[LLVMdev] [RFC] [X86] Mov to push transformation in x86-32 call sequences
Herbie Robinson
HerbieRobinson at verizon.net
Sun Dec 21 14:11:41 PST 2014
On 12/21/14 4:27 AM, Kuperstein, Michael M wrote:
>
> Which performance guidelines are you referring to?
>
Table C-21 in "Intel® 64 and IA-32 Architectures Optimization Reference
Manual", September 2014.
It hasn't changed. It still lists push and pop instructions as 2-3
times more expensive as mov. And that's not taking into account any
optimizations that might get undone by the stack pointer changing. I'm
just speculating, but I suspect that move being faster has to do with
not having to modify a register every time.

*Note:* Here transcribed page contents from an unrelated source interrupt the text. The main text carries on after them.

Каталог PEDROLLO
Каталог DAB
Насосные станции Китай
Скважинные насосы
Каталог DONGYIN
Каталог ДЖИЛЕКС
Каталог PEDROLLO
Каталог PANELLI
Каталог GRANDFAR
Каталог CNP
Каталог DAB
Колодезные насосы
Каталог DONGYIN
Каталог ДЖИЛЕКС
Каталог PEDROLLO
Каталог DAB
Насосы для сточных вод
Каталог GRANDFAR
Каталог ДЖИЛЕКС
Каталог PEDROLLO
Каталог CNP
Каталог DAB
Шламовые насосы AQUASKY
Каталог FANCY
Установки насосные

With that as a basis, the fastest entry/exit sequences just use
subl/addl on the stack pointer and don't use push at all. For most C
functions, you don't even have to materialize a frame pointer (if the
unwind mechanisms are set up to handle that). Not that I am
recommending changing the x86_32 code generation to do that.
>
> I’m not that familiar with decade-old CPUs, but to the best of my
> knowledge, this is not true on current hardware.
>
> There is one specific circumstance where PUSHes should be avoided –
> for Atom/Silvermont processors, the memory form of PUSH is
> inefficient, so the register-freeing optimization below may not be
> profitable (see 14.3.3.6 and 15.3.1.2 in the Intel optimization
> reference manual).
>
> Having said that, one distinct possibility is to have the heuristic
> make different decisions depending on the optimization flags, that is
> be much more aggressive for optsize functions.
>
> *From:*Herbie Robinson [mailto:HerbieRobinson at verizon.net]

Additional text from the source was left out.